The probability of the occurrence phase 3 in Mak et al. (2013) and from Monte Carlo simulations by implementing different mechanisms of cell active displacement (see Table 6 for more information). The parameter values are taken from Table 5

Fig. 14
figure 14

The figure shows the time cost of each phase in Mak et al. (2013) and from Monte Carlo simulations by using the model. Red dots with the error bar represent the experimental data from Mak et al. (2013) and the box plots are the data collected from the simulations

Furthermore, the time cost of each phase is recorded and shown in Fig. 14. The results with different modelling settings or simulations do not show many differences, in particular between chemotaxis and fixed velocity \(v = 10\). The reason is that the microtube restricts the displacement of the cell in the vertical direction; therefore, the cell mainly migrates in the horizontal direction. In general, the results between any simulation and the experiment differ more, compared with the results of the occurrence of phase 3, in particular, phase 1 and phase 3. Therefore, to investigate the possible reasons of mismatching results in phase 1 and phase 3 in phase time, we reran the simulation with the same settings as Simulation 4 in Table 6, except for the cell stiffness modified to \(E_c=1\). The results are shown in Fig. 15. With a softer cell, the simulation data in phase 3 match better with the experimental data. However, now a discrepancy between simulation and experiments results in phase 4 instead.

Fig. 15
figure 15

The time cost of each phase from the Monte Carlo simulation, in which the cell stiffness is \(E_c=1\) and the cell velocity is randomly generated from (6, 20). Red dots with error bar represent the experimental data from Mak et al. (2013) and the box plots are the data collected from the simulation

There are several possible reasons causing the discrepancy in the time interval of each phase. Firstly, for phase 3, we only obtain valid data when the cell moves non-monotonically, which results into a reduction of the sample size of the simulation data. Apparently the cell “dwells” and “doubts” whether it “wants” to keep on going if its pathway is (partially) obstructed. Secondly, the length of LC is not stated clearly in Mak et al. (2013); therefore, we could only estimate that from the scale in the figures. Thirdly, it is not clear if the velocity of active migration of the cell is constant, while in our simulation, the velocity can change over time, depending on the gradient of the chemotactic signal. Despite all these uncertainties, we still managed to reproduce the results which are close to the experimental results. Fourthly, the transaction of each phase from Mak et al. (2013) to our simulations may cause a mismatch of the duration time of each phase. Fifthly, it has been observed in Mak and Erickson (2013) that after the first time moving through the narrow channel, cells deform easier to move faster through the following narrow channels, which may indicate that the cell characteristics change regarding its geometry.

4 Conclusions

A phenomenological model for cell shape evolution and migration has been developed, with primary focus on the mechanics of the extracellular environment.
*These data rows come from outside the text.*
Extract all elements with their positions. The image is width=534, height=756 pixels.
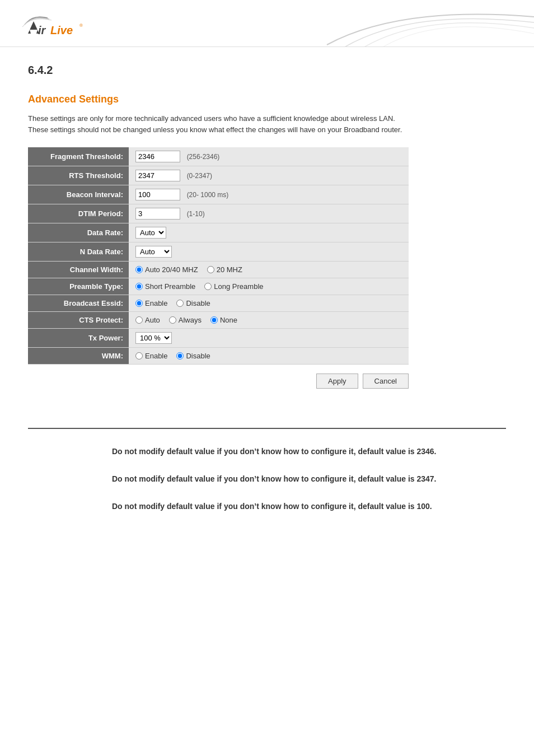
settings-table: Fragment Threshold: (256-2346) RTS Thres… [28, 147, 409, 365]
page-description: These settings are only for more technic… [28, 113, 409, 135]
value-cts-protect: Auto Always None [129, 312, 409, 329]
buttons-row: Apply Cancel [28, 374, 409, 389]
label-data-rate: Data Rate: [28, 223, 129, 242]
radio-channel-auto[interactable]: Auto 20/40 MHZ [135, 265, 198, 274]
value-n-data-rate: Auto MCS0 MCS1 [129, 242, 409, 262]
radio-cts-none[interactable]: None [210, 316, 237, 324]
radio-cts-always[interactable]: Always [169, 316, 202, 324]
label-broadcast-essid: Broadcast Essid: [28, 295, 129, 312]
radio-input-wmm-enable[interactable] [135, 352, 143, 360]
label-cts-protect: CTS Protect: [28, 312, 129, 329]
row-dtim-period: DTIM Period: (1-10) [28, 204, 409, 223]
select-data-rate[interactable]: Auto 1 2 5.5 11 [135, 227, 166, 239]
radio-preamble-short[interactable]: Short Preamble [135, 282, 195, 291]
radio-input-preamble-short[interactable] [135, 283, 143, 290]
hint-fragment-threshold: (256-2346) [187, 153, 220, 161]
notes-section: Do not modify default value if you don’t… [0, 446, 534, 550]
value-dtim-period: (1-10) [129, 204, 409, 223]
radio-input-preamble-long[interactable] [204, 283, 212, 290]
apply-button[interactable]: Apply [316, 374, 358, 389]
radio-wmm-disable[interactable]: Disable [176, 352, 210, 360]
radio-label-channel-20: 20 MHZ [217, 265, 242, 274]
label-dtim-period: DTIM Period: [28, 204, 129, 223]
section-divider [28, 428, 506, 429]
radio-input-cts-none[interactable] [210, 316, 218, 324]
radio-input-cts-auto[interactable] [135, 316, 143, 324]
input-dtim-period[interactable] [135, 208, 180, 220]
radio-label-broadcast-disable: Disable [186, 299, 210, 307]
radio-label-preamble-long: Long Preamble [214, 282, 263, 291]
svg-text:ir: ir [38, 24, 46, 36]
note-2: Do not modify default value if you don’t… [112, 473, 506, 485]
radio-channel-20[interactable]: 20 MHZ [207, 265, 242, 274]
row-fragment-threshold: Fragment Threshold: (256-2346) [28, 147, 409, 166]
label-n-data-rate: N Data Rate: [28, 242, 129, 262]
hint-dtim-period: (1-10) [187, 210, 205, 218]
radio-group-cts: Auto Always None [135, 316, 402, 324]
row-broadcast-essid: Broadcast Essid: Enable Disable [28, 295, 409, 312]
label-fragment-threshold: Fragment Threshold: [28, 147, 129, 166]
value-beacon-interval: (20- 1000 ms) [129, 185, 409, 204]
value-data-rate: Auto 1 2 5.5 11 [129, 223, 409, 242]
svg-text:®: ® [79, 23, 83, 28]
radio-broadcast-enable[interactable]: Enable [135, 299, 167, 307]
radio-input-channel-auto[interactable] [135, 266, 143, 273]
radio-label-cts-auto: Auto [145, 316, 160, 324]
note-3: Do not modify default value if you don’t… [112, 501, 506, 512]
row-tx-power: Tx Power: 100 % 75 % 50 % 25 % [28, 329, 409, 348]
radio-cts-auto[interactable]: Auto [135, 316, 160, 324]
page-header: ir Live ® [0, 0, 534, 47]
value-preamble-type: Short Preamble Long Preamble [129, 278, 409, 295]
radio-label-preamble-short: Short Preamble [145, 282, 195, 291]
main-content: Advanced Settings These settings are onl… [0, 82, 534, 422]
radio-label-cts-none: None [220, 316, 237, 324]
radio-group-wmm: Enable Disable [135, 352, 402, 360]
label-tx-power: Tx Power: [28, 329, 129, 348]
select-tx-power[interactable]: 100 % 75 % 50 % 25 % [135, 332, 172, 344]
logo-icon: ir Live ® [17, 10, 84, 41]
section-title: Advanced Settings [28, 94, 506, 105]
input-fragment-threshold[interactable] [135, 151, 180, 162]
label-wmm: WMM: [28, 348, 129, 365]
radio-input-wmm-disable[interactable] [176, 352, 184, 360]
value-broadcast-essid: Enable Disable [129, 295, 409, 312]
label-channel-width: Channel Width: [28, 262, 129, 278]
row-beacon-interval: Beacon Interval: (20- 1000 ms) [28, 185, 409, 204]
value-tx-power: 100 % 75 % 50 % 25 % [129, 329, 409, 348]
row-cts-protect: CTS Protect: Auto Always None [28, 312, 409, 329]
row-preamble-type: Preamble Type: Short Preamble Long Pream… [28, 278, 409, 295]
radio-group-broadcast: Enable Disable [135, 299, 402, 307]
label-rts-threshold: RTS Threshold: [28, 166, 129, 185]
radio-broadcast-disable[interactable]: Disable [176, 299, 210, 307]
note-1-text: Do not modify default value if you don’t… [112, 446, 506, 458]
radio-label-cts-always: Always [179, 316, 202, 324]
radio-input-broadcast-enable[interactable] [135, 300, 143, 307]
label-preamble-type: Preamble Type: [28, 278, 129, 295]
radio-wmm-enable[interactable]: Enable [135, 352, 167, 360]
select-n-data-rate[interactable]: Auto MCS0 MCS1 [135, 246, 172, 258]
input-beacon-interval[interactable] [135, 189, 180, 200]
hint-rts-threshold: (0-2347) [187, 172, 212, 180]
value-rts-threshold: (0-2347) [129, 166, 409, 185]
radio-preamble-long[interactable]: Long Preamble [204, 282, 263, 291]
note-1: Do not modify default value if you don’t… [112, 446, 506, 458]
value-channel-width: Auto 20/40 MHZ 20 MHZ [129, 262, 409, 278]
radio-input-cts-always[interactable] [169, 316, 176, 324]
radio-input-broadcast-disable[interactable] [176, 300, 184, 307]
svg-marker-1 [30, 30, 38, 34]
input-rts-threshold[interactable] [135, 170, 180, 181]
radio-label-broadcast-enable: Enable [145, 299, 167, 307]
svg-text:Live: Live [50, 24, 73, 36]
row-n-data-rate: N Data Rate: Auto MCS0 MCS1 [28, 242, 409, 262]
row-data-rate: Data Rate: Auto 1 2 5.5 11 [28, 223, 409, 242]
header-decoration [299, 0, 534, 47]
radio-label-wmm-enable: Enable [145, 352, 167, 360]
hint-beacon-interval: (20- 1000 ms) [187, 191, 229, 199]
note-2-text: Do not modify default value if you don’t… [112, 473, 506, 485]
row-channel-width: Channel Width: Auto 20/40 MHZ 20 MHZ [28, 262, 409, 278]
radio-label-wmm-disable: Disable [186, 352, 210, 360]
row-wmm: WMM: Enable Disable [28, 348, 409, 365]
radio-input-channel-20[interactable] [207, 266, 214, 273]
value-wmm: Enable Disable [129, 348, 409, 365]
cancel-button[interactable]: Cancel [363, 374, 409, 389]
Furthermore, the impact of passive convection, due to local displacements within the extracellular matrix, on the evolution of the cell shape has been taken into account. A morphoelastic model has been used in the current study to incorporate permanent deformations of the extracellular tissue. The model can be applied to mimic several microscopic biological observations such as cell deformation and migration during wound contraction and cancer metastasis. To validate the model, the experimental set-up in Mak et al. (2013) has been modelled. This experiment entailed cell migration through microtubes with different widths and with a varying width over the length. The model is able to reproduce the most important trends that were observed in the experimental data despite some experimental uncertainties such as the determination of which phase a cell is in during the transmigration process. Furthermore, the current model provides a basis that can be expanded to describe more experimentally observed phenomena in cell geometry.